Un viticulteur témoigne de son expérience

28 mars 2009

1030_17.jpegLivreur Courvoisier à travers la coopérative de bouilleurs de cru ACBC, Eric Gauche fait partie des pionniers de l’HACCP. Il a complètement intégré la démarche depuis plus d’un an et possède donc le recul suffisant pour en parler.

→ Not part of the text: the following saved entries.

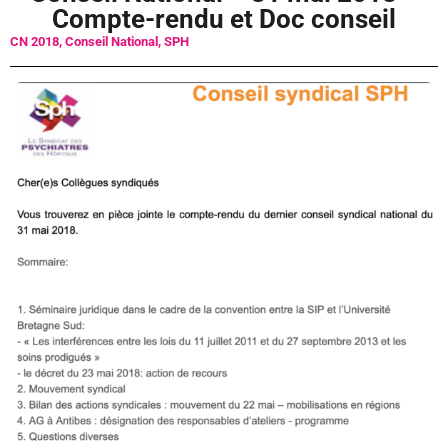
Compte-rendu et Doc conseil
CN 2018
,
Conseil National
,
SPH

Eric Gauche ne nourrit pas d’états d’âme à l’égard de l’HACCP. Il en fait un passage obligé. « La loi nous l’impose et notre acheteur aussi. C’est une des conditions pour rester livreur chez lui et voir nos contrats renouvelés. » Cela dit, au-delà de l’aspect incitatif, il avoue avoir eu « l’esprit ouvert sur la question ». « Je m’aperçois que ce que nous découvrons en agriculture, d’autres l’appliquent depuis dix ou quinze ans. Nous devons rassurer sur nos méthodes de travail. » Alors que rien ne l’y obligeait si ce n’est le strict respect de la réglementation, le viticulteur a étendu la démarche HACCP à sa production de Pineau et de vin de pays.

Dès le 1er semestre 2001, le conseil d’administration de la coopérative ACBC, sensibilisé par la maison Courvoisier, réfléchit à un diagramme de fabrication du Cognac ainsi qu’à une pré-identification des risques. Les livreurs chargés de mettre en place la démarche sur leurs propres exploitations en voient leur tâche grandement facilitée. Mais Eric Gauche se dit un cas doublement particulier dans la mesure où il accueille durant 12 semaines sur deux ans une stagiaire, Stéphanie Martin, dont le rapport de stage est justement consacré à l’impact de la mise en place d’une démarche HACCP chez un bouilleur de cru. Bien que la démarche reste sous la responsabilité du viticulteur, la jeune femme l’aide à concevoir les documents, notamment dans leur version informatique. Parallèlement, un CD a été créé, reprenant la trame des différentes fiches. Il est à la disposition de tous les livreurs Courvoisier.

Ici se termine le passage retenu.